Sometimes the grass is greener on the other side because there is more manure there - original.

tdatgod (Programmer)
2 Apr 04 23:02

Hi,
   0 means  1/1/1900 12:00 AM, but at Who's Timezone.

With a -8 TZ ( PST )  0 would mean 12/31/1899 4:00 PM.


Although that still doesn't explain  12/30/1899 unless the TZ is set to -25 or lower.


---
dilettante (MIS)
5 Apr 04 16:24
My take on this is that we're dealing with a combination of "right church, wrong pew" and a VB coding error exacerbated by a bad practice.

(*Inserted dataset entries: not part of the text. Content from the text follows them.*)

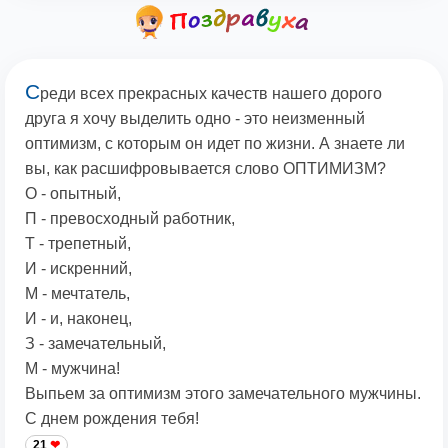
С
реди всех прекрасных качеств нашего дорого
друга я хочу выделить одно - это неизменный
оптимизм, с которым он идет по жизни. А знаете ли
вы, как расшифровывается слово ОПТИМИЗМ?
О - опытный,
П - превосходный работник,
Т - трепетный,
И - искренний,
М - мечтатель,
И - и, наконец,
З - замечательный,
М - мужчина!
Выпьем за оптимизм этого замечательного мужчины.
С днем рождения тебя!
21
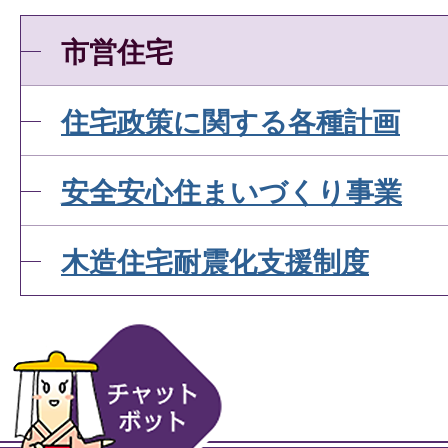
市営住宅
住宅政策に関する各種計画
安全安心住まいづくり事業
木造住宅耐震化支援制度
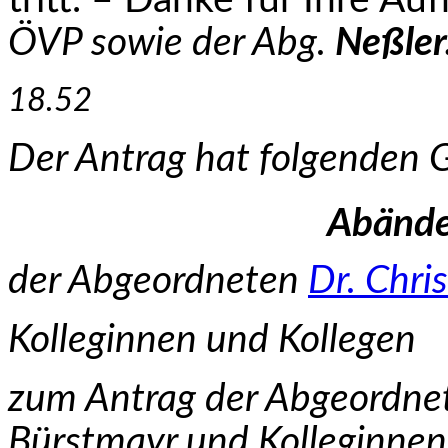
tritt. – Danke für Ihre A
ÖVP sowie der Abg.
Neßler
18.52
Der Antrag hat folgenden 
Abände
der Abgeordneten
Dr. Chri
Kolleginnen und Kollegen
zum Antrag der Abgeordnet
Bürstmayr und Kolleginnen 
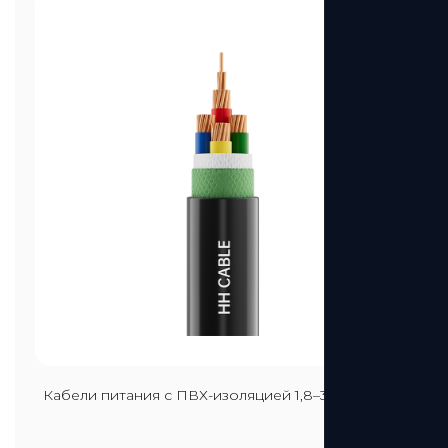
Посмотреть больше
Кабели питания с ПВХ-изоляцией 1,8–3 кВ и ниже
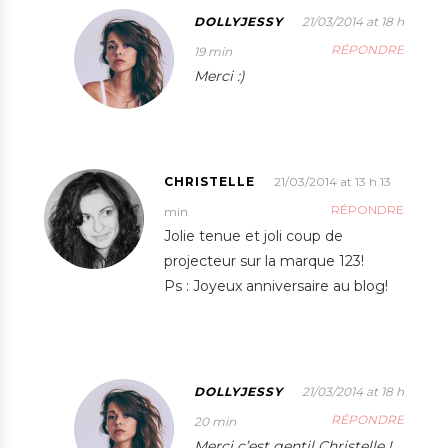
DOLLYJESSY
21/03/2014 at 18 h
RÉPONDRE
19 min
Merci :)
CHRISTELLE
21/03/2014 at 13 h 13
RÉPONDRE
min
Jolie tenue et joli coup de
projecteur sur la marque 123!
Ps : Joyeux anniversaire au blog!
DOLLYJESSY
21/03/2014 at 18 h
RÉPONDRE
20 min
Merci c’est gentil Christelle !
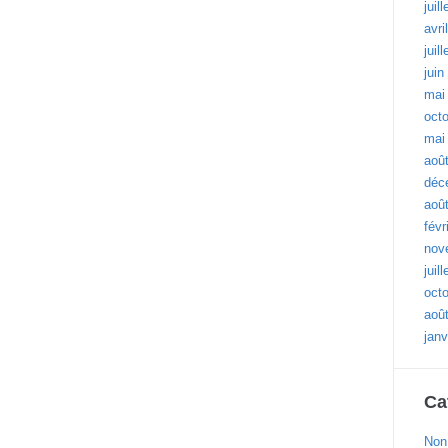
juil
avri
juil
juin
mai
oct
mai
aoû
déc
aoû
févr
nov
juil
oct
aoû
janv
Ca
Non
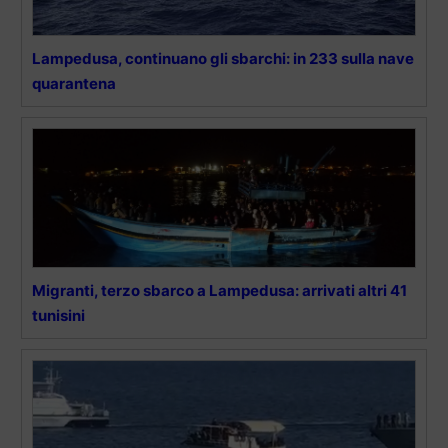
Lampedusa, continuano gli sbarchi: in 233 sulla nave
quarantena
Migranti, terzo sbarco a Lampedusa: arrivati altri 41
tunisini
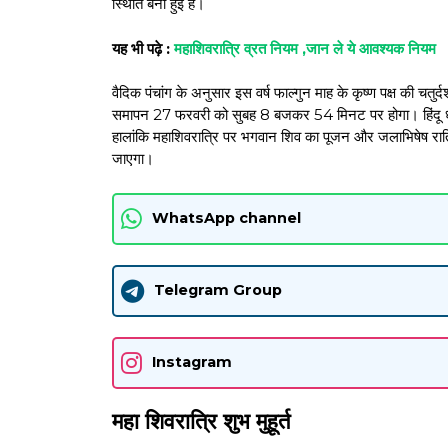
स्थिति बनी हुई है।
यह भी पढ़े :
महाशिवरात्रि व्रत नियम ,जान ले ये आवश्यक नियम
वैदिक पंचांग के अनुसार इस वर्ष फाल्गुन माह के कृष्ण पक्ष की 
समापन 27 फरवरी को सुबह 8 बजकर 54 मिनट पर होगा। हिंदू धर्म 
हालांकि महाशिवरात्रि पर भगवान शिव का पूजन और जलाभिषेष रात्र
जाएगा।
WhatsApp channel
Telegram Group
Instagram
महा शिवरात्रि शुभ मुहूर्त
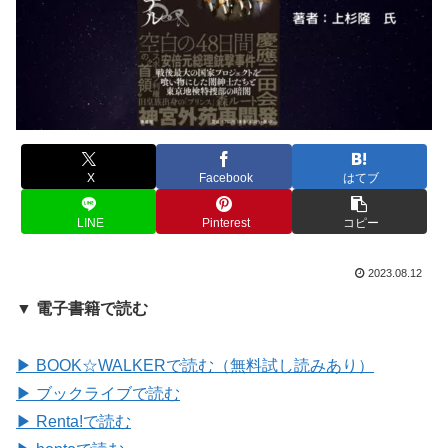
X
Facebook
はてブ
LINE
Pinterest
コピー
2023.08.12
▼ 電子書籍で読む
▶ BOOK☆WALKERで読む（無料試し読みあり）
▶ ブックライブで読む
▶ Renta!で読む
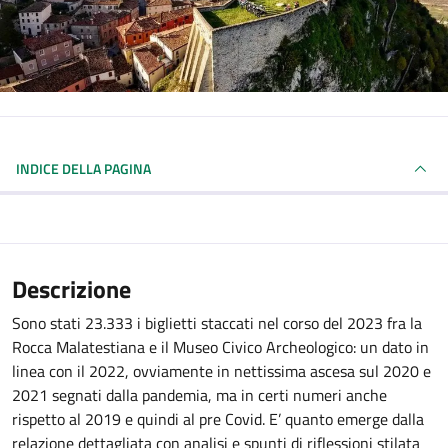
INDICE DELLA PAGINA
Descrizione
Sono stati 23.333 i biglietti staccati nel corso del 2023 fra la
Rocca Malatestiana e il Museo Civico Archeologico: un dato in
linea con il 2022, ovviamente in nettissima ascesa sul 2020 e
2021 segnati dalla pandemia, ma in certi numeri anche
rispetto al 2019 e quindi al pre Covid. E’ quanto emerge dalla
relazione dettagliata con analisi e spunti di riflessioni stilata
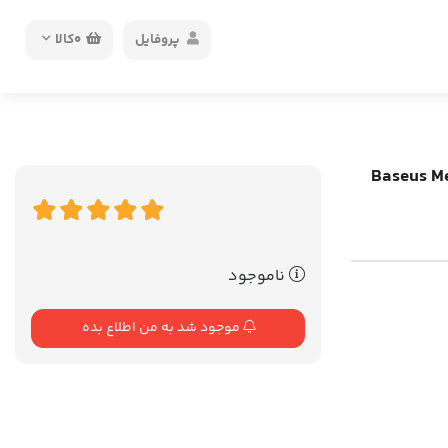
پروفایل
0
کالا
Baseus Metal-
ناموجود
موجود شد به من اطلاع بده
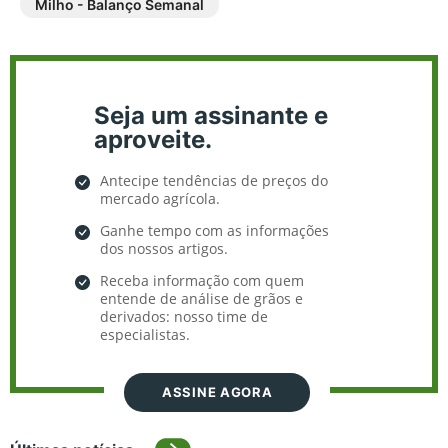
Milho - Balanço Semanal
Seja um assinante e
aproveite.
Antecipe tendências de preços do
mercado agrícola.
Ganhe tempo com as informações
dos nossos artigos.
Receba informação com quem
entende de análise de grãos e
derivados: nosso time de
especialistas.
ASSINE AGORA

Consider the following VBScript (yes, I know, but the rules are basically the same as in VB):

CODE

Dim dtVal

MsgBox "vbNull = " & CStr(vbNull)

dtVal = CDate(vbNull)
MsgBox FormatDateTime(dtVal, vbLongDate)

dtVal = CDate(vbNul)
MsgBox FormatDateTime(dtVal, vbLongDate)

dtVal = Null
If IsNull(dtVal) Then
  MsgBox "dtVal is Null, VarType: " & CStr(VarType(dtVal))
Else
  MsgBox FormatDateTime(dtVal, vbLongDate)
End If
Executing this with wscript.exe gives us the results:

vbNull = 1
Saturday, December 31, 1899
Saturday, December 30, 1899
dtVal is Null, VarType: 1


Adding Option Explicit at the head of this script gives us:

vbNull = 1
Saturday, December 31, 1899
Variable is undefined: 'vbNul'  Code: 800A01F4



So the first issue is that CDate(vbNull) yields 12/31/1899 and not  12/30/1899.

I can only assume the 12/30/1899 date is being arrived at through a typo such as vbNul that isn't caught because Option Explicit is missing.  That, or somebody is otherwise storing a 0 into this field in the database.

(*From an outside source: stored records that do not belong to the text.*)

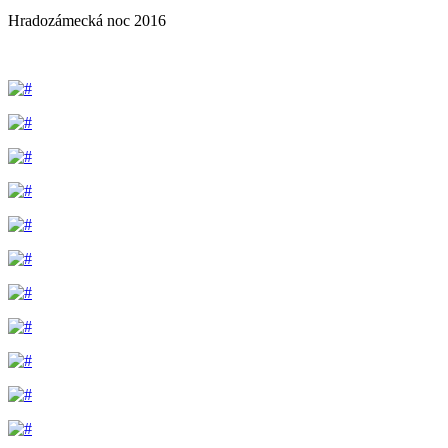
Hradozámecká noc 2016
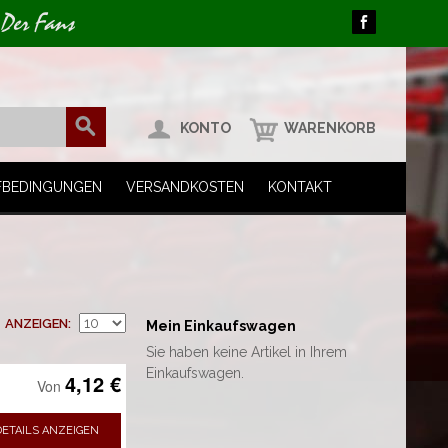
 Der Fans
KONTO
WARENKORB
FBEDINGUNGEN
VERSANDKOSTEN
KONTAKT
ANZEIGEN
Mein Einkaufswagen
Sie haben keine Artikel in Ihrem
Einkaufswagen.
4,12 €
Von
DETAILS ANZEIGEN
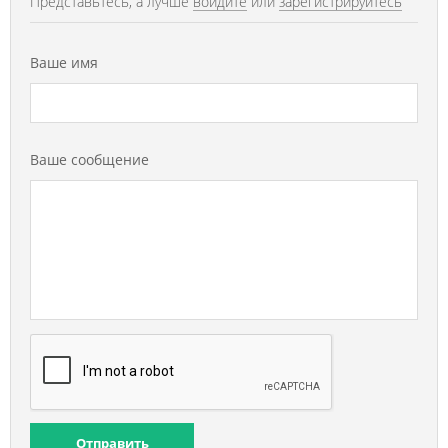
Представьтесь, а лучше
войдите
или
зарегистрируйтесь
Ваше имя
Ваше сообщение
Отправить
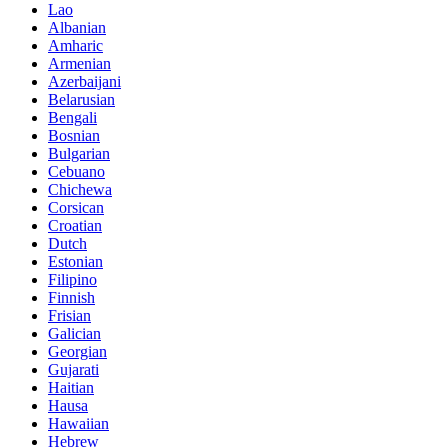
Lao
Albanian
Amharic
Armenian
Azerbaijani
Belarusian
Bengali
Bosnian
Bulgarian
Cebuano
Chichewa
Corsican
Croatian
Dutch
Estonian
Filipino
Finnish
Frisian
Galician
Georgian
Gujarati
Haitian
Hausa
Hawaiian
Hebrew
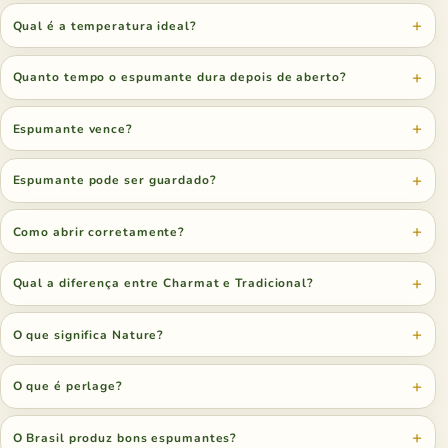
Qual é a temperatura ideal?
Quanto tempo o espumante dura depois de aberto?
Espumante vence?
Espumante pode ser guardado?
Como abrir corretamente?
Qual a diferença entre Charmat e Tradicional?
O que significa Nature?
O que é perlage?
O Brasil produz bons espumantes?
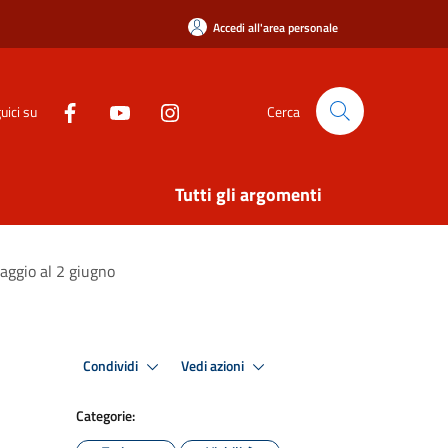
Accedi all'area personale
uici su
Cerca
Tutti gli argomenti
maggio al 2 giugno
Condividi
Vedi azioni
Categorie:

-657434.0 == Midnight 01/01/0100, local time
     -1.0 == Midnight 12/29/1899, local time
      0.0 == Midnight 12/30/1899, local time
      1.0 == Midnight 12/31/1899, local time



The greater error here though is trying to use vbNull as a value for any sort of field at all!  The constant vbNull is strictly meant as a VarType( ) constant, used to identify what sort of data type is stored in a given Variant variable.  It has a simple value 1 and is a member of the Enum VbVarType in the VBA library.

When you want to store "null" data, you use Null instead.


Access shares the same Date type with VB/VBA/VBScript.  SQL Server has its own DATETIME format and others, and other DBMSs use still different representations.  Each system has its own methods of storing "missing" or "null" values.  Then you need to consider how you are accessing the data store itself.  ODBC drivers may do one transformation, a native OLE DB provider yet another.